#### Work task:
The output must be the data, printed exactly as written.

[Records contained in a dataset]
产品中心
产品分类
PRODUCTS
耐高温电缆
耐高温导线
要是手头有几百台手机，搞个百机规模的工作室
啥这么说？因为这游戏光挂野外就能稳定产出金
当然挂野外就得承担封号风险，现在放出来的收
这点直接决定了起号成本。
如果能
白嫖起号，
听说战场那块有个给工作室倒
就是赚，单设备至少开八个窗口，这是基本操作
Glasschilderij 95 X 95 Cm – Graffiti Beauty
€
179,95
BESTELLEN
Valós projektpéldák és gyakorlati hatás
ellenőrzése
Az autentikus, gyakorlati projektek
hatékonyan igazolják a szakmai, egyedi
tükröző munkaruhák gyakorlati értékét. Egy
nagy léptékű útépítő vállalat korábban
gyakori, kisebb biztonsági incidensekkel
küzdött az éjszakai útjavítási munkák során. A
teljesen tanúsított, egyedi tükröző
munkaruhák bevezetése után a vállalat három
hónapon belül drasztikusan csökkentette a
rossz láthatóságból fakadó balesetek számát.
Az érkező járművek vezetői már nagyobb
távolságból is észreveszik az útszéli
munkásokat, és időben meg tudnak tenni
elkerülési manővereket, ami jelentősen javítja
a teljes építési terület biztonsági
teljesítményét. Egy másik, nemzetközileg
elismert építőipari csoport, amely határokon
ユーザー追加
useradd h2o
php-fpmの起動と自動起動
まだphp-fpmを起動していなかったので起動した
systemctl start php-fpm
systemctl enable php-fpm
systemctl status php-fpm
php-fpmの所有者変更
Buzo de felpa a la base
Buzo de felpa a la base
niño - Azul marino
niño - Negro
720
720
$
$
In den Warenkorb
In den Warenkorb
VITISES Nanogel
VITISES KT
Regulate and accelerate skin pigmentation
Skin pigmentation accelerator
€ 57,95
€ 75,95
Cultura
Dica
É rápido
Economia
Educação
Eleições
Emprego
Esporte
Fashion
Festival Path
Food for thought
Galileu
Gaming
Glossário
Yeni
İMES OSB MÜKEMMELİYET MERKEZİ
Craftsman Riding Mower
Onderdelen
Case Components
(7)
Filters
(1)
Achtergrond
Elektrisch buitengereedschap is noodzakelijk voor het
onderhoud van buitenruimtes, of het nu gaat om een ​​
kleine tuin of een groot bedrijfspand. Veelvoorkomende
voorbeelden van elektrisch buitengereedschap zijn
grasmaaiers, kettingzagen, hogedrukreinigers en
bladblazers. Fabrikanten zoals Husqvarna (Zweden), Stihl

#### Result below:
产品中心
产品分类
PRODUCTS
耐高温电缆
耐高温导线
要是手头有几百台手机，搞个百机规模的工作室
啥这么说？因为这游戏光挂野外就能稳定产出金
当然挂野外就得承担封号风险，现在放出来的收
这点直接决定了起号成本。
如果能
白嫖起号，
听说战场那块有个给工作室倒
就是赚，单设备至少开八个窗口，这是基本操作
Glasschilderij 95 X 95 Cm – Graffiti Beauty
€
179,95
BESTELLEN
Valós projektpéldák és gyakorlati hatás
ellenőrzése
Az autentikus, gyakorlati projektek
hatékonyan igazolják a szakmai, egyedi
tükröző munkaruhák gyakorlati értékét. Egy
nagy léptékű útépítő vállalat korábban
gyakori, kisebb biztonsági incidensekkel
küzdött az éjszakai útjavítási munkák során. A
teljesen tanúsított, egyedi tükröző
munkaruhák bevezetése után a vállalat három
hónapon belül drasztikusan csökkentette a
rossz láthatóságból fakadó balesetek számát.
Az érkező járművek vezetői már nagyobb
távolságból is észreveszik az útszéli
munkásokat, és időben meg tudnak tenni
elkerülési manővereket, ami jelentősen javítja
a teljes építési terület biztonsági
teljesítményét. Egy másik, nemzetközileg
elismert építőipari csoport, amely határokon
ユーザー追加
useradd h2o
php-fpmの起動と自動起動
まだphp-fpmを起動していなかったので起動した
systemctl start php-fpm
systemctl enable php-fpm
systemctl status php-fpm
php-fpmの所有者変更
Buzo de felpa a la base
Buzo de felpa a la base
niño - Azul marino
niño - Negro
720
720
$
$
In den Warenkorb
In den Warenkorb
VITISES Nanogel
VITISES KT
Regulate and accelerate skin pigmentation
Skin pigmentation accelerator
€ 57,95
€ 75,95
Cultura
Dica
É rápido
Economia
Educação
Eleições
Emprego
Esporte
Fashion
Festival Path
Food for thought
Galileu
Gaming
Glossário
Yeni
İMES OSB MÜKEMMELİYET MERKEZİ
Craftsman Riding Mower
Onderdelen
Case Components
(7)
Filters
(1)
Achtergrond
Elektrisch buitengereedschap is noodzakelijk voor het
onderhoud van buitenruimtes, of het nu gaat om een ​​
kleine tuin of een groot bedrijfspand. Veelvoorkomende
voorbeelden van elektrisch buitengereedschap zijn
grasmaaiers, kettingzagen, hogedrukreinigers en
bladblazers. Fabrikanten zoals Husqvarna (Zweden), Stihl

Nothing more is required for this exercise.